## WORK INSTRUCTION
Could you print the stretch of lines below from the one with "Контакты (811, 27)" through the one with "Algemene Voorwaarden (64, 2172)", exactly as they stand and without any pictures?

** MATERIAL FOR THIS EXERCISE follows **

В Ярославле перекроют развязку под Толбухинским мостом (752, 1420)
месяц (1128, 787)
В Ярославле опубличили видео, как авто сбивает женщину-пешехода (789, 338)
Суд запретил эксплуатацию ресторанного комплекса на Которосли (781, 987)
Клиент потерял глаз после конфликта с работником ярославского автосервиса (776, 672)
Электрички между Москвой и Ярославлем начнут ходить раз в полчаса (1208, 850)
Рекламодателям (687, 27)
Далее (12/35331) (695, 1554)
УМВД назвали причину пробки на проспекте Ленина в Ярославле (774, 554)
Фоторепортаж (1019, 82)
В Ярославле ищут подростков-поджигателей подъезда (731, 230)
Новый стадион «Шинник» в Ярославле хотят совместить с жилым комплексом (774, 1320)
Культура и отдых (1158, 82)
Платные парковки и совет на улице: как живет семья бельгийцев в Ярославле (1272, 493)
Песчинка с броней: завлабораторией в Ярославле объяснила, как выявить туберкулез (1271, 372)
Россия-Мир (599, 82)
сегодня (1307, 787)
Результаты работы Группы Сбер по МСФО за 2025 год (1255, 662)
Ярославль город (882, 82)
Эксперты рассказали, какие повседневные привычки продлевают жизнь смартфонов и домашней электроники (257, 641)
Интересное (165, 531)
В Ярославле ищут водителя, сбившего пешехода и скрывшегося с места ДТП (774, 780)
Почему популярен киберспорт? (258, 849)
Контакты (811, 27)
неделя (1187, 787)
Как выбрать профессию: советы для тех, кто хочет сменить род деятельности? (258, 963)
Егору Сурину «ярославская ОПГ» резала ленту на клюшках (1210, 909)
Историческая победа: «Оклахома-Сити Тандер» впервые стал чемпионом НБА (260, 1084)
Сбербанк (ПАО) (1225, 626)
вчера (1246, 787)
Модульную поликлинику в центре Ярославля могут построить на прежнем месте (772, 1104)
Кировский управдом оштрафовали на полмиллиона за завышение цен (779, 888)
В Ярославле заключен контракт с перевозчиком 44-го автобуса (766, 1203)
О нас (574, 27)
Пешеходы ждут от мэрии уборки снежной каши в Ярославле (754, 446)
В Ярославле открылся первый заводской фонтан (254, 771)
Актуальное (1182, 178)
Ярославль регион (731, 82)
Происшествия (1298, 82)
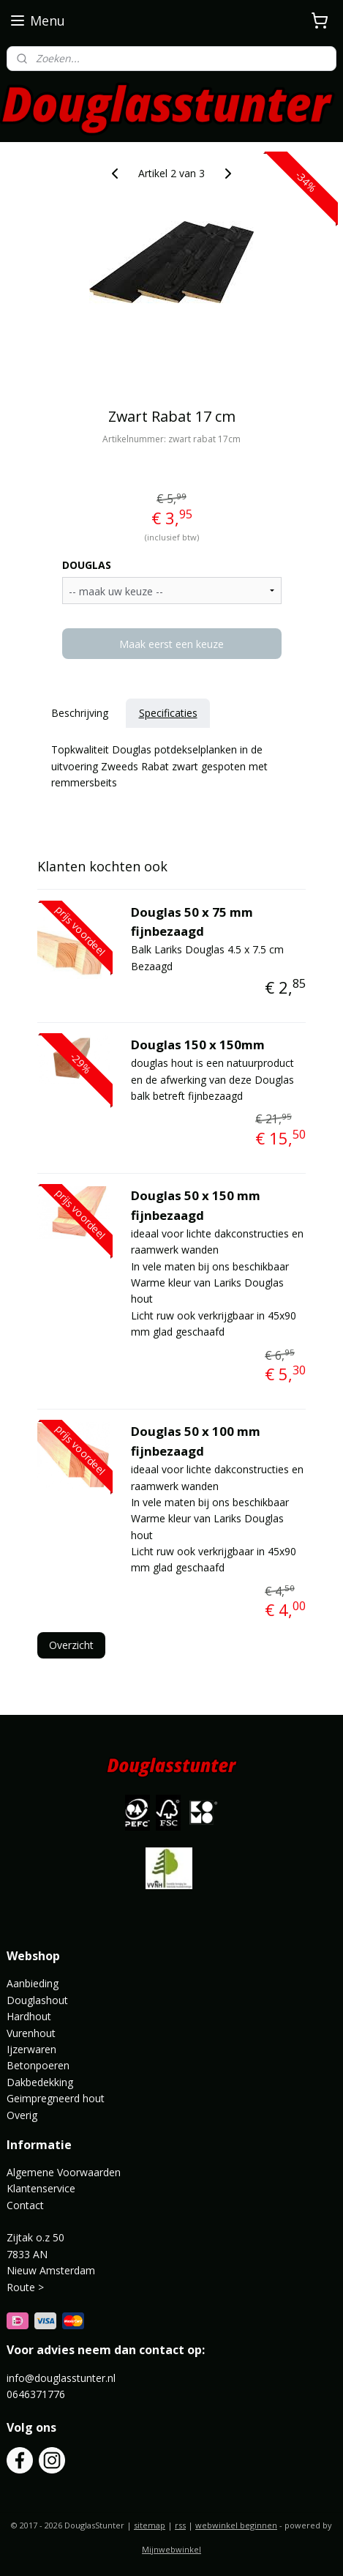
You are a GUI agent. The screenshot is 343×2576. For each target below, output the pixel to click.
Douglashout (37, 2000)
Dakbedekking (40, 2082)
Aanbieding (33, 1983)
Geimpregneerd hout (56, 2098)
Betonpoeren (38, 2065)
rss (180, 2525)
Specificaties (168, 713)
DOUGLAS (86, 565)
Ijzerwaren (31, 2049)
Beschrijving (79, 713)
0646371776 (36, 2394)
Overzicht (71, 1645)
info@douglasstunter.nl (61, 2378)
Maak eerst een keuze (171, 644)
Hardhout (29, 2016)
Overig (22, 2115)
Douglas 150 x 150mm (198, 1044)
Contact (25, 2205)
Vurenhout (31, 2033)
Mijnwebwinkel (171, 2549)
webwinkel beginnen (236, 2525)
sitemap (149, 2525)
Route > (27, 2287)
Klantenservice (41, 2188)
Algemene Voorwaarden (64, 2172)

** End of MATERIAL FOR THIS EXERCISE **
** MATERIAL FOR THIS EXERCISE follows **

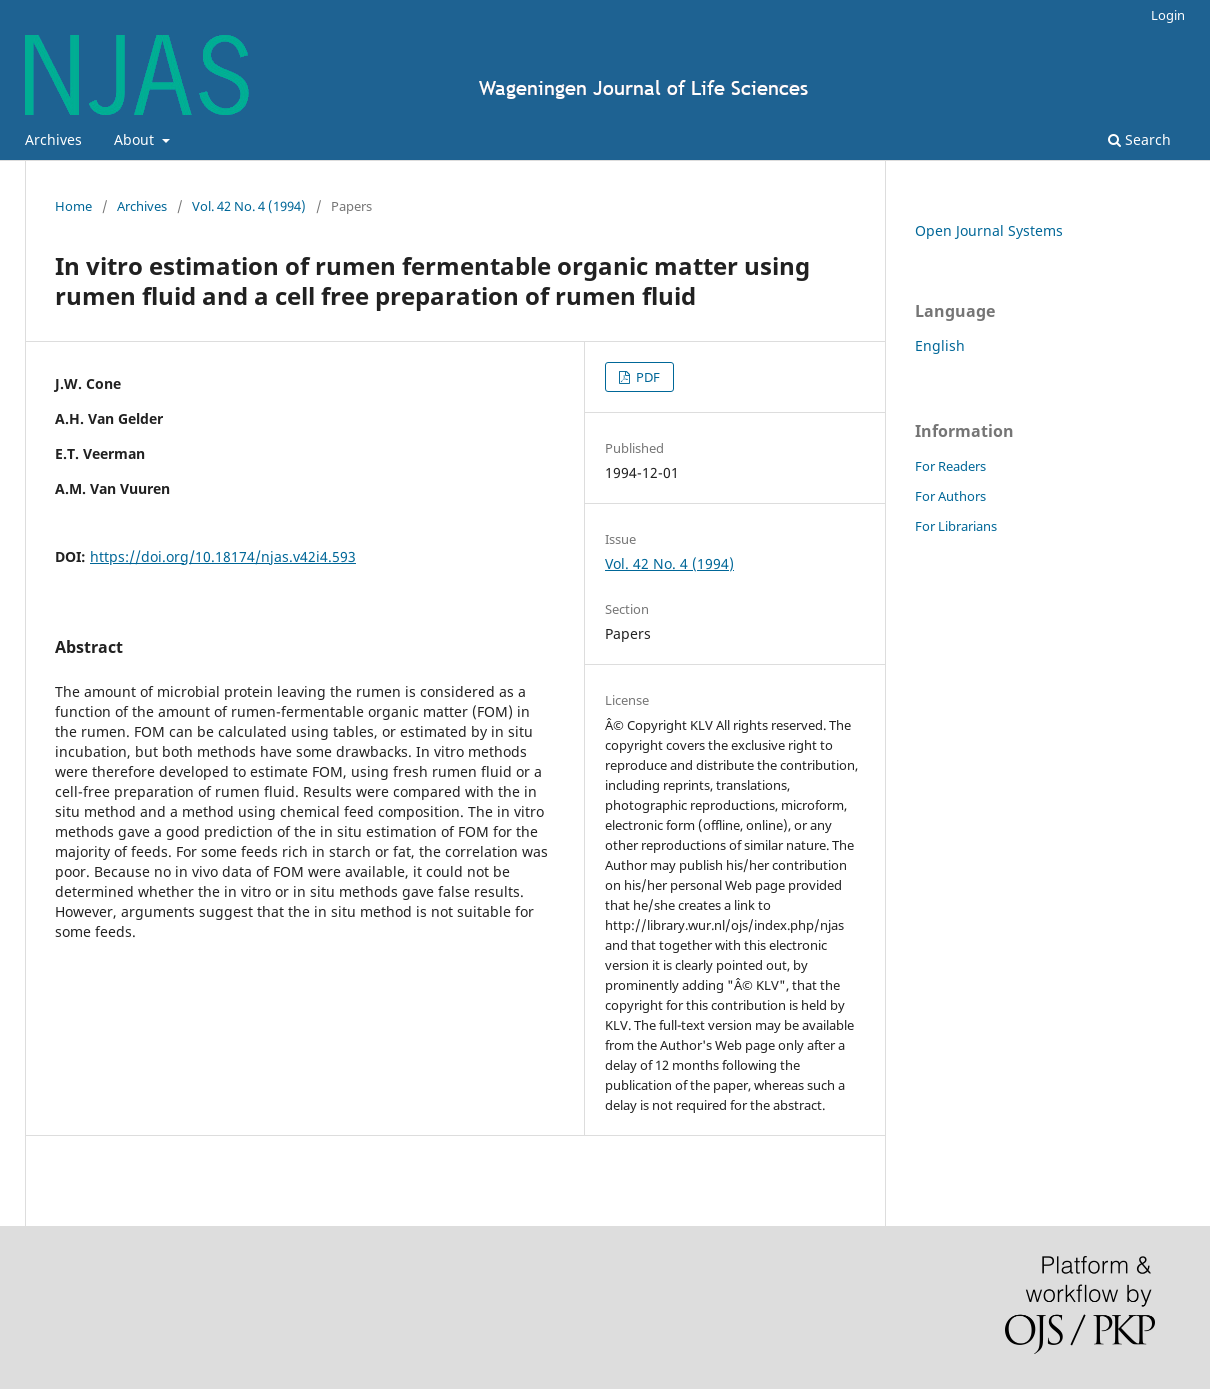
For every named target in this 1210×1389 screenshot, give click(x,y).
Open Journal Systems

** End of MATERIAL FOR THIS EXERCISE **

## FINISHED EXERCISE
Контакты (811, 27)
неделя (1187, 787)
Как выбрать профессию: советы для тех, кто хочет сменить род деятельности? (258, 963)
Егору Сурину «ярославская ОПГ» резала ленту на клюшках (1210, 909)
Историческая победа: «Оклахома-Сити Тандер» впервые стал чемпионом НБА (260, 1084)
Сбербанк (ПАО) (1225, 626)
вчера (1246, 787)
Модульную поликлинику в центре Ярославля могут построить на прежнем месте (772, 1104)
Кировский управдом оштрафовали на полмиллиона за завышение цен (779, 888)
В Ярославле заключен контракт с перевозчиком 44-го автобуса (766, 1203)
О нас (574, 27)
Пешеходы ждут от мэрии уборки снежной каши в Ярославле (754, 446)
В Ярославле открылся первый заводской фонтан (254, 771)
Актуальное (1182, 178)
Ярославль регион (731, 82)
Происшествия (1298, 82)
You are a GUI agent. The screenshot is 343×2576. For each target below, output the pixel to click.
Douglashout (37, 2000)
Dakbedekking (40, 2082)
Aanbieding (33, 1983)
Geimpregneerd hout (56, 2098)
Betonpoeren (38, 2065)
rss (180, 2525)
Specificaties (168, 713)
DOUGLAS (86, 565)
Ijzerwaren (31, 2049)
Beschrijving (79, 713)
0646371776 (36, 2394)
Overzicht (71, 1645)
info@douglasstunter.nl (61, 2378)
Maak eerst een keuze (171, 644)
Hardhout (29, 2016)
Overig (22, 2115)
Douglas 150 x 150mm (198, 1044)
Contact (25, 2205)
Vurenhout (31, 2033)
Mijnwebwinkel (171, 2549)
webwinkel beginnen (236, 2525)
sitemap (149, 2525)
Route > (27, 2287)
Klantenservice (41, 2188)
Algemene Voorwaarden (64, 2172)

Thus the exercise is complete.